**Data for review**
BEGIN

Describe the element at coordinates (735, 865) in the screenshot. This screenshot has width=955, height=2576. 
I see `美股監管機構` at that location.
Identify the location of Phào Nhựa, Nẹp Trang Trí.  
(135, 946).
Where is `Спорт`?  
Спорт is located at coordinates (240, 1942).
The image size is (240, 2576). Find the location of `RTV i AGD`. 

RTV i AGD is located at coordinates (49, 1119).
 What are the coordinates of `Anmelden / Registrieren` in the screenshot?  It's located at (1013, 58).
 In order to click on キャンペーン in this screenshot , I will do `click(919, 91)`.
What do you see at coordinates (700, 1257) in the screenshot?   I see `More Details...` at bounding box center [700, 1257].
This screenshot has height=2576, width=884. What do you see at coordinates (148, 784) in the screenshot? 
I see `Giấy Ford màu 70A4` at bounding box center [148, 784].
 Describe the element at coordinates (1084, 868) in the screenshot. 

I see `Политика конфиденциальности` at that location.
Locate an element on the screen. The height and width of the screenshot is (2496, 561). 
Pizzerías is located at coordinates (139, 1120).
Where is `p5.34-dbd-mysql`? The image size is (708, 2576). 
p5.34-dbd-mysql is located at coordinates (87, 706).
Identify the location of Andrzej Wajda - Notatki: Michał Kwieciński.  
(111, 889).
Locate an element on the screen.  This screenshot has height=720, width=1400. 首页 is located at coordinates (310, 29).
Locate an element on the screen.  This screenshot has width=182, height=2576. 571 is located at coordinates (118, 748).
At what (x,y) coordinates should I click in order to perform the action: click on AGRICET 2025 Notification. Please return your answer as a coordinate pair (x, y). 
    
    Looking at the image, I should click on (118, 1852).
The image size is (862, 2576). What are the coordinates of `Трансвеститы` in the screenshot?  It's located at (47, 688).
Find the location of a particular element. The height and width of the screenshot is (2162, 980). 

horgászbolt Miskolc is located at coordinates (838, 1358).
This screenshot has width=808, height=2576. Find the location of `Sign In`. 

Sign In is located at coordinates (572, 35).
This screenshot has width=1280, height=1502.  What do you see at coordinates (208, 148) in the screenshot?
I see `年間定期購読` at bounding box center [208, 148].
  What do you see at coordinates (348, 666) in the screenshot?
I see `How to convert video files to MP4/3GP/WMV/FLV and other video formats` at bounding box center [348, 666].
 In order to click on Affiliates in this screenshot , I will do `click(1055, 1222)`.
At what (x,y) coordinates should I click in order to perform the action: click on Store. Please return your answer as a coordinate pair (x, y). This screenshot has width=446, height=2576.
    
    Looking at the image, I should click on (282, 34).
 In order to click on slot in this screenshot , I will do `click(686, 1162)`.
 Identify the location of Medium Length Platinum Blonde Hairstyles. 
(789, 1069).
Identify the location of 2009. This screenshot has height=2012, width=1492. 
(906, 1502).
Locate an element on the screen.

END

**Task to complete**
The whole listing above is to be copied exactly.

**Your solution**
Describe the element at coordinates (735, 865) in the screenshot. This screenshot has width=955, height=2576. 
I see `美股監管機構` at that location.
Identify the location of Phào Nhựa, Nẹp Trang Trí.  
(135, 946).
Where is `Спорт`?  
Спорт is located at coordinates (240, 1942).
The image size is (240, 2576). Find the location of `RTV i AGD`. 

RTV i AGD is located at coordinates (49, 1119).
 What are the coordinates of `Anmelden / Registrieren` in the screenshot?  It's located at (1013, 58).
 In order to click on キャンペーン in this screenshot , I will do `click(919, 91)`.
What do you see at coordinates (700, 1257) in the screenshot?   I see `More Details...` at bounding box center [700, 1257].
This screenshot has height=2576, width=884. What do you see at coordinates (148, 784) in the screenshot? 
I see `Giấy Ford màu 70A4` at bounding box center [148, 784].
 Describe the element at coordinates (1084, 868) in the screenshot. 

I see `Политика конфиденциальности` at that location.
Locate an element on the screen. The height and width of the screenshot is (2496, 561). 
Pizzerías is located at coordinates (139, 1120).
Where is `p5.34-dbd-mysql`? The image size is (708, 2576). 
p5.34-dbd-mysql is located at coordinates (87, 706).
Identify the location of Andrzej Wajda - Notatki: Michał Kwieciński.  
(111, 889).
Locate an element on the screen.  This screenshot has height=720, width=1400. 首页 is located at coordinates (310, 29).
Locate an element on the screen.  This screenshot has width=182, height=2576. 571 is located at coordinates (118, 748).
At what (x,y) coordinates should I click in order to perform the action: click on AGRICET 2025 Notification. Please return your answer as a coordinate pair (x, y). 
    
    Looking at the image, I should click on (118, 1852).
The image size is (862, 2576). What are the coordinates of `Трансвеститы` in the screenshot?  It's located at (47, 688).
Find the location of a particular element. The height and width of the screenshot is (2162, 980). 

horgászbolt Miskolc is located at coordinates (838, 1358).
This screenshot has width=808, height=2576. Find the location of `Sign In`. 

Sign In is located at coordinates (572, 35).
This screenshot has width=1280, height=1502.  What do you see at coordinates (208, 148) in the screenshot?
I see `年間定期購読` at bounding box center [208, 148].
  What do you see at coordinates (348, 666) in the screenshot?
I see `How to convert video files to MP4/3GP/WMV/FLV and other video formats` at bounding box center [348, 666].
 In order to click on Affiliates in this screenshot , I will do `click(1055, 1222)`.
At what (x,y) coordinates should I click in order to perform the action: click on Store. Please return your answer as a coordinate pair (x, y). This screenshot has width=446, height=2576.
    
    Looking at the image, I should click on (282, 34).
 In order to click on slot in this screenshot , I will do `click(686, 1162)`.
 Identify the location of Medium Length Platinum Blonde Hairstyles. 
(789, 1069).
Identify the location of 2009. This screenshot has height=2012, width=1492. 
(906, 1502).
Locate an element on the screen.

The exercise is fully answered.